-- WHAT THIS TASK INVOLVES --
Go to the line that contains "What do you" in the records below and repeat it, and each line after it, exactly through the end, omitting pictures.

(Recorded data)
|---|

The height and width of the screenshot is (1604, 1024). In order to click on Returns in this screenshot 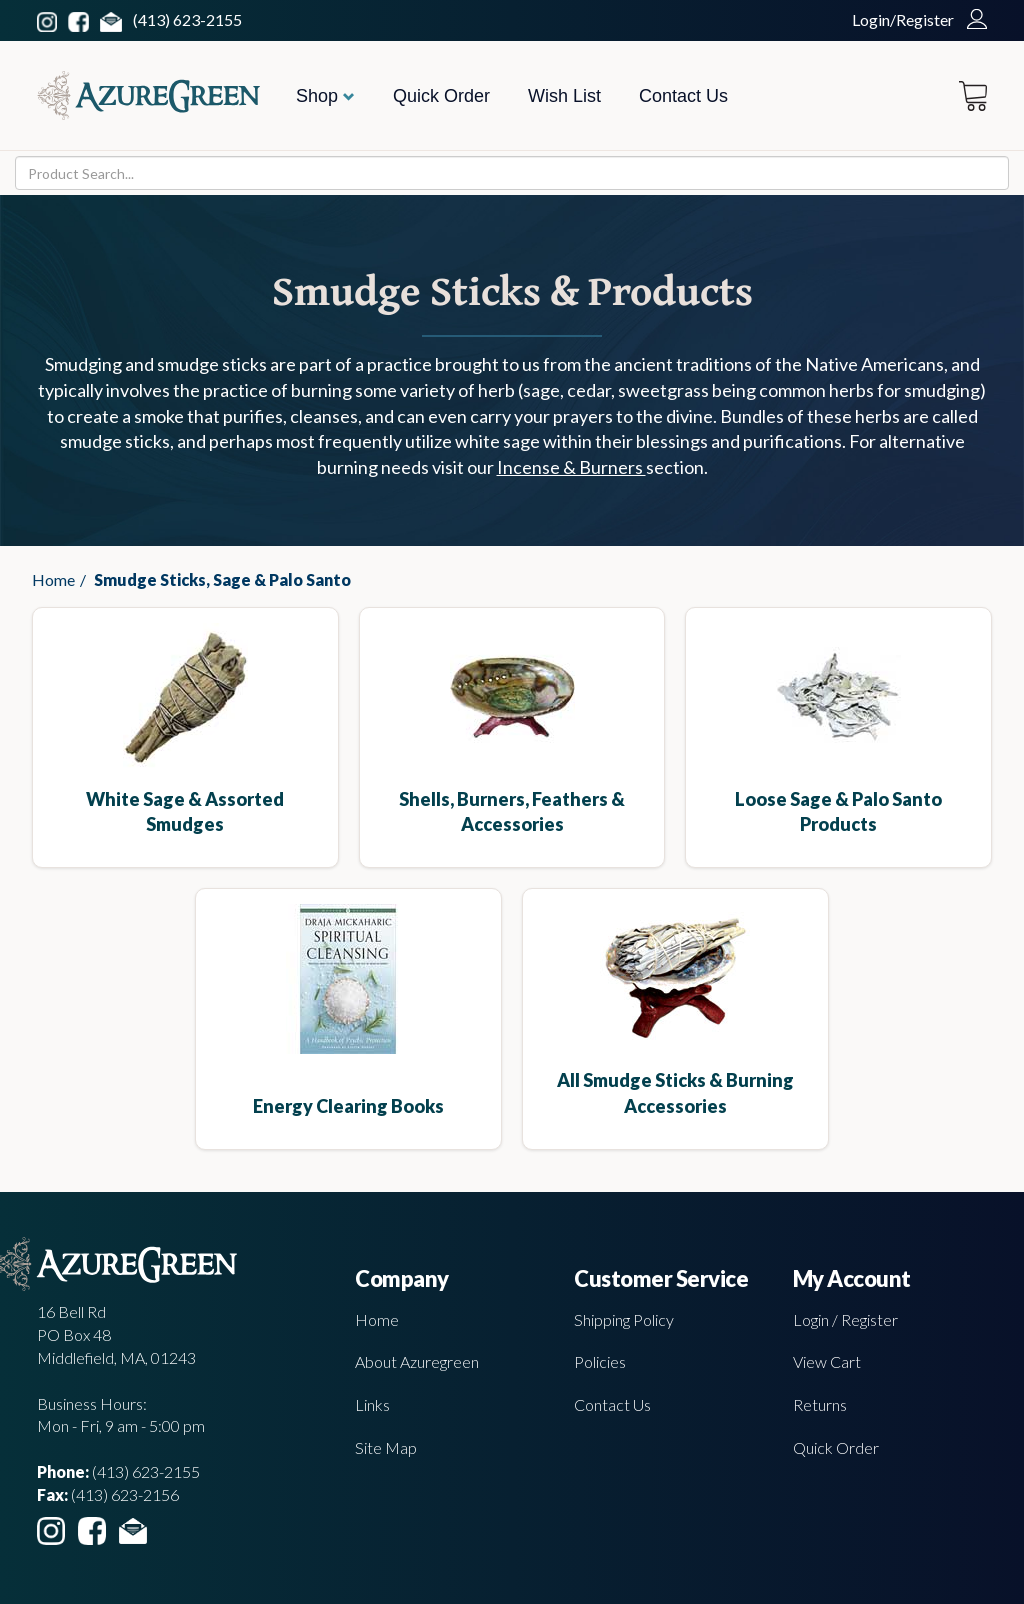, I will do `click(820, 1404)`.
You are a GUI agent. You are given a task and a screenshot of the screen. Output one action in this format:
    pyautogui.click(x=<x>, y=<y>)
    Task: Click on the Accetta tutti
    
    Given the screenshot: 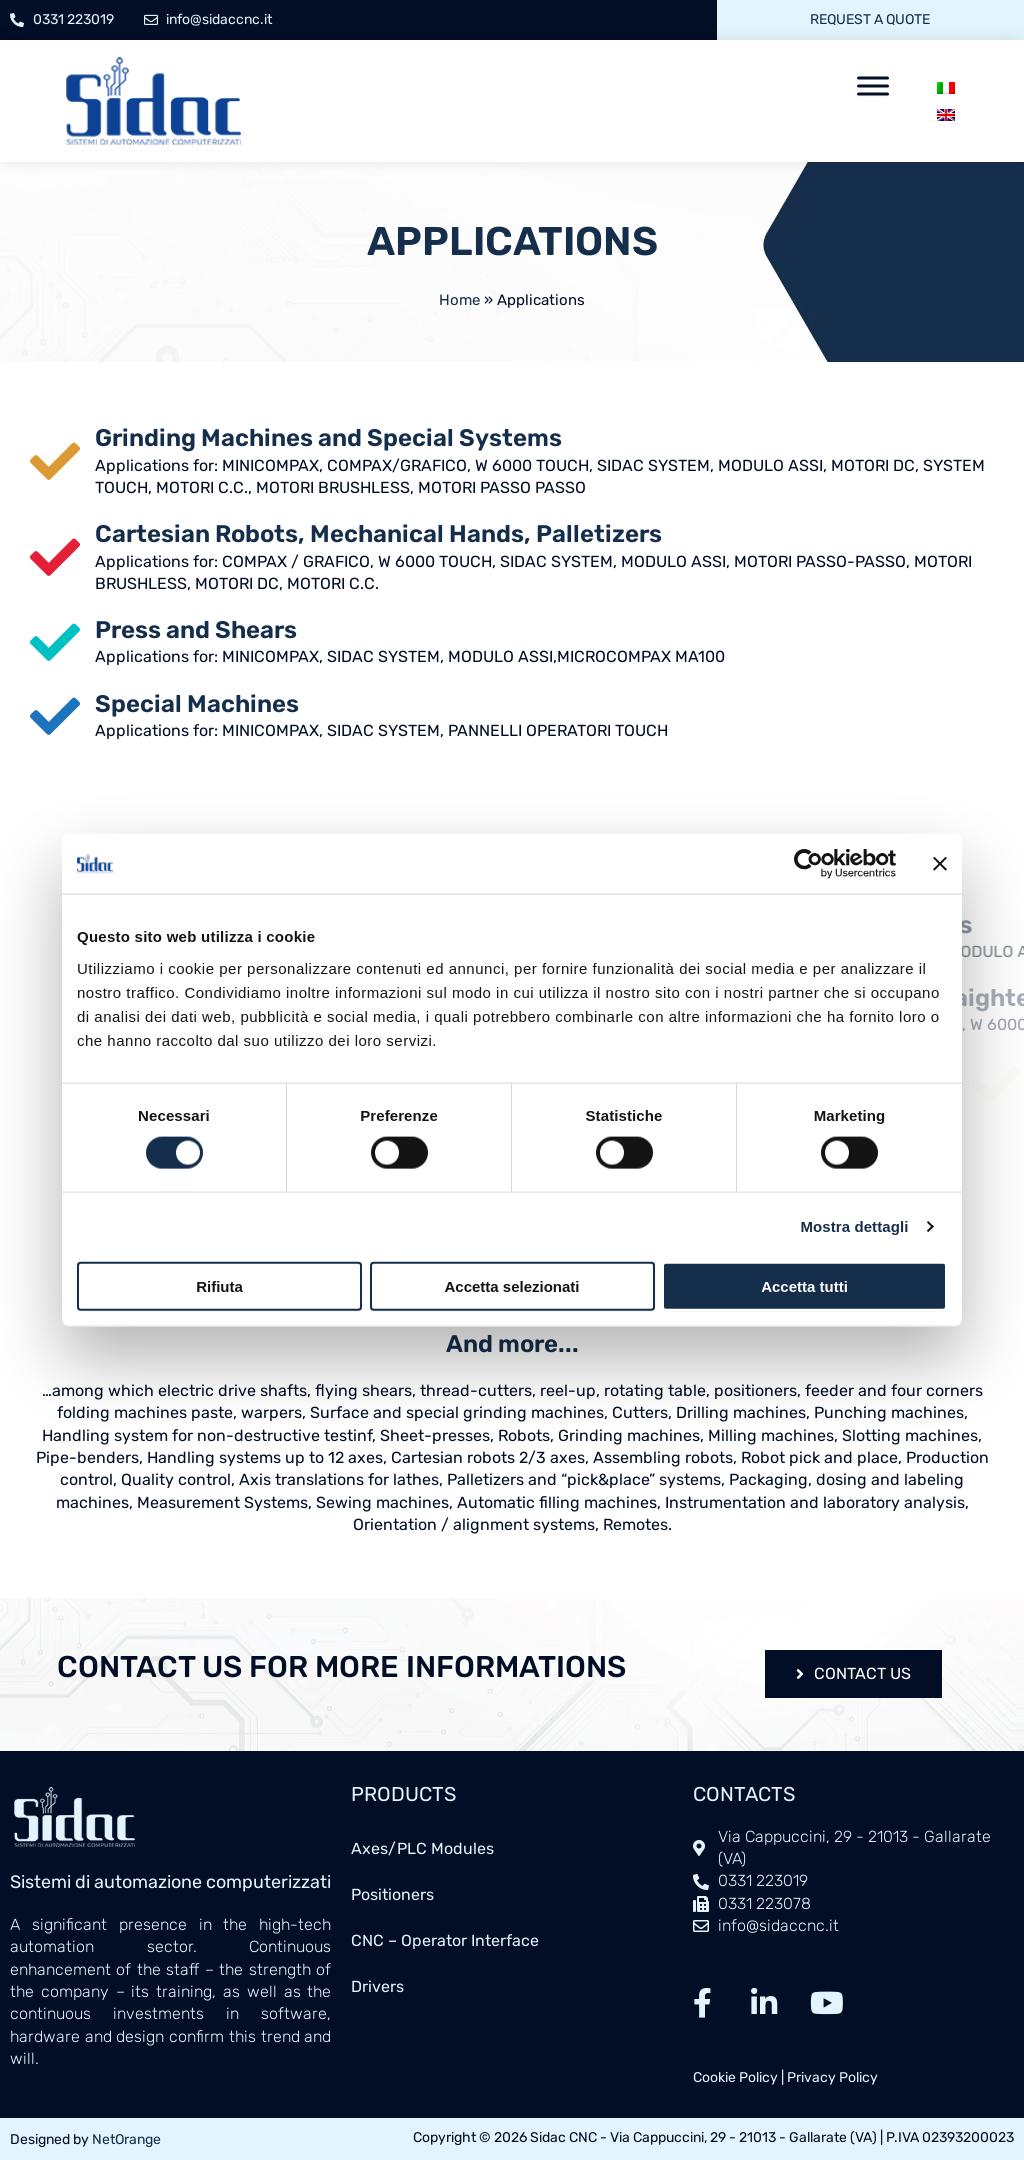 What is the action you would take?
    pyautogui.click(x=804, y=1285)
    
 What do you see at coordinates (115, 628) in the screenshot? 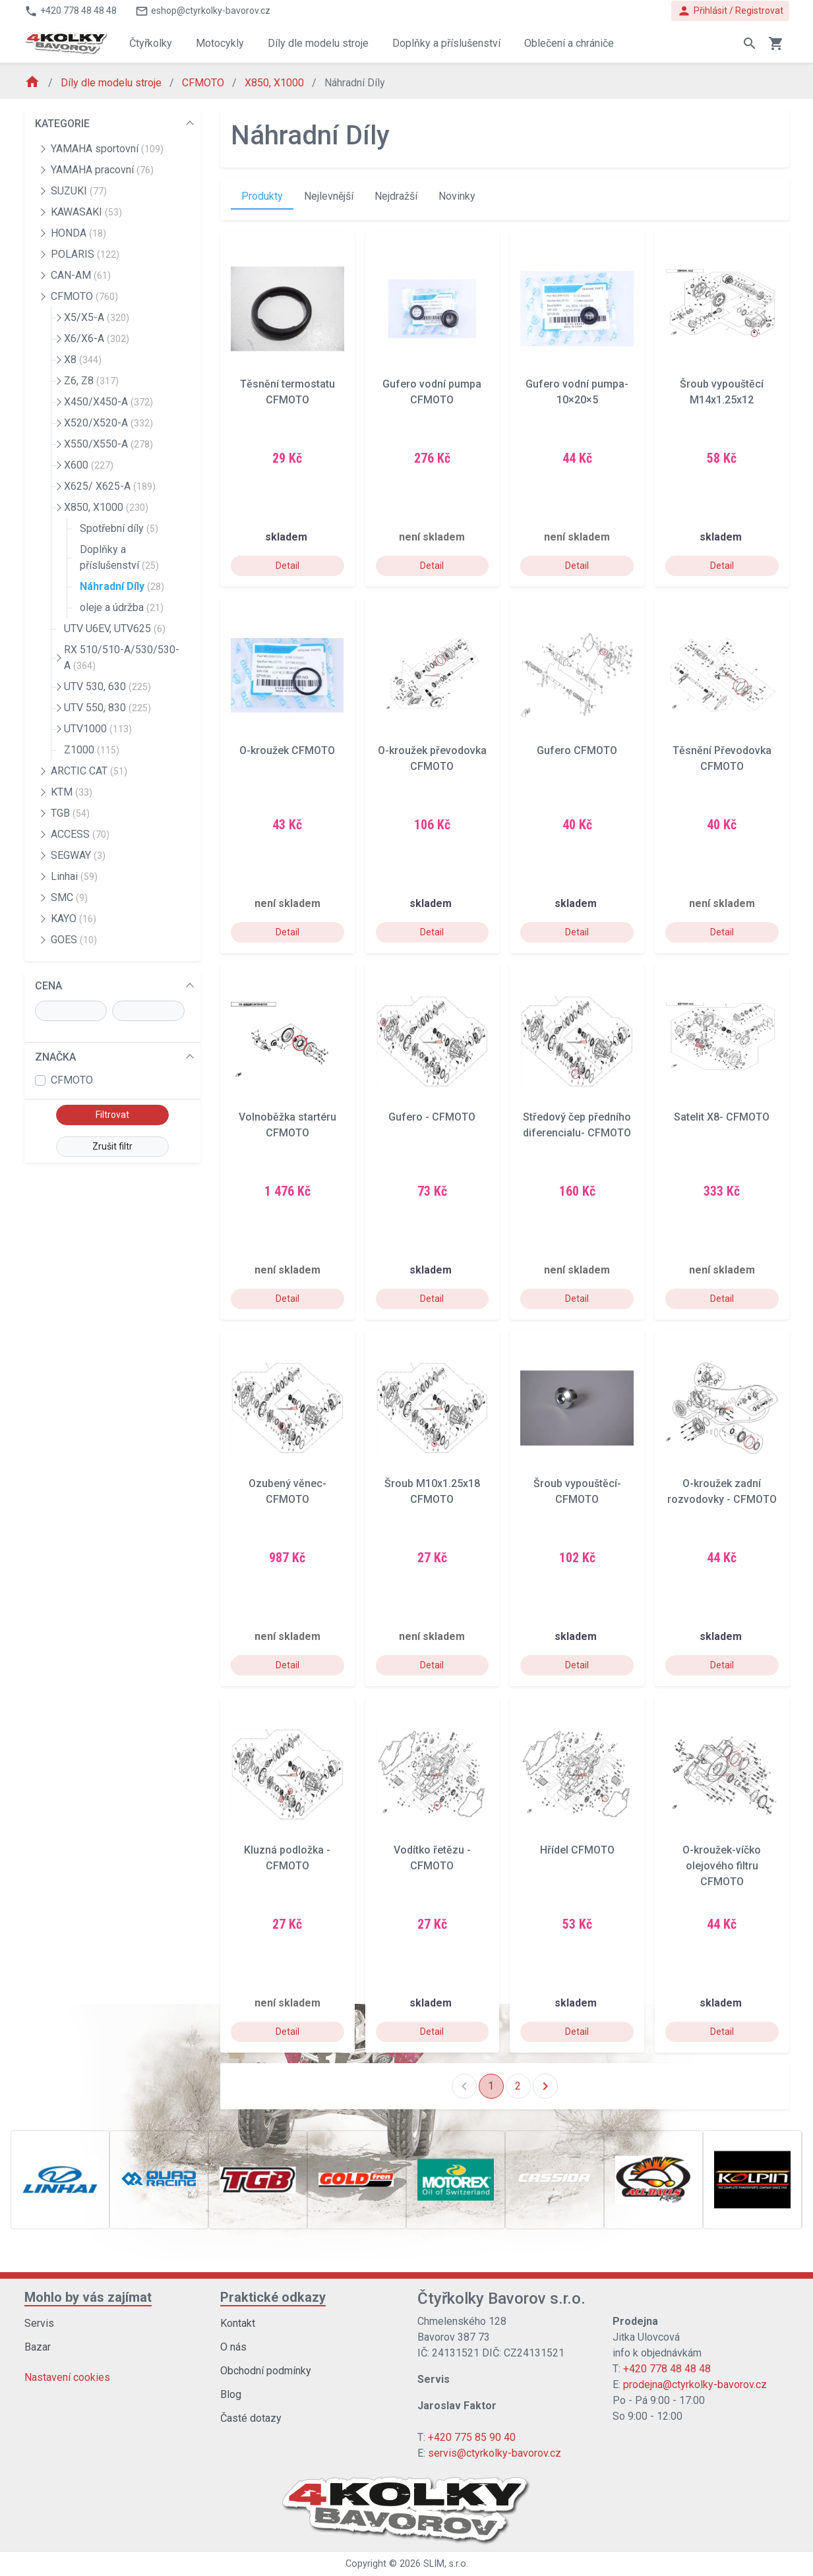
I see `UTV U6EV, UTV625` at bounding box center [115, 628].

|---|

-- SOLUTION --
 What do you see at coordinates (115, 628) in the screenshot? 
I see `UTV U6EV, UTV625` at bounding box center [115, 628].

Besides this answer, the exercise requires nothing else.